-- WORK TASK --
All the lines below need to be output exactly, apart from any images.
--- START ---
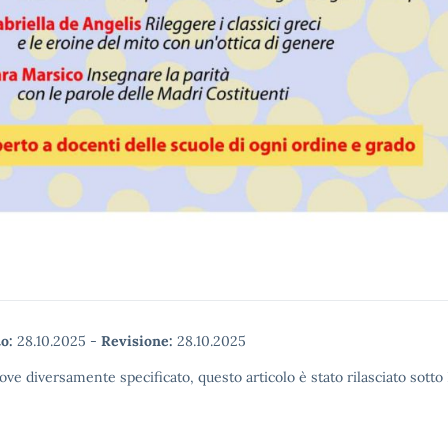
o:
28.10.2025
-
Revisione:
28.10.2025
ove diversamente specificato, questo articolo è stato rilasciato sott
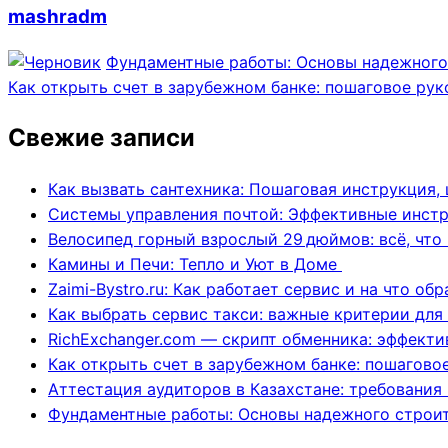
mashradm
Фундаментные работы: Основы надежного
Как открыть счет в зарубежном банке: пошаговое ру
Свежие записи
Как вызвать сантехника: Пошаговая инструкция, 
Системы управления почтой: Эффективные инст
Велосипед горный взрослый 29 дюймов: всё, что
Камины и Печи: Тепло и Уют в Доме
Zaimi-Bystro.ru: Как работает сервис и на что о
Как выбрать сервис такси: важные критерии для
RichExchanger.com — скрипт обменника: эффекти
Как открыть счет в зарубежном банке: пошагово
Аттестация аудиторов в Казахстане: требования
Фундаментные работы: Основы надежного строи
--- END ---
-- TASK SOLUTION --
o:
28.10.2025
-
Revisione:
28.10.2025
ove diversamente specificato, questo articolo è stato rilasciato sott
mashradm
Фундаментные работы: Основы надежного
Как открыть счет в зарубежном банке: пошаговое ру
Свежие записи
Как вызвать сантехника: Пошаговая инструкция, 
Системы управления почтой: Эффективные инст
Велосипед горный взрослый 29 дюймов: всё, что
Камины и Печи: Тепло и Уют в Доме
Zaimi-Bystro.ru: Как работает сервис и на что о
Как выбрать сервис такси: важные критерии для
RichExchanger.com — скрипт обменника: эффекти
Как открыть счет в зарубежном банке: пошагово
Аттестация аудиторов в Казахстане: требования
Фундаментные работы: Основы надежного строи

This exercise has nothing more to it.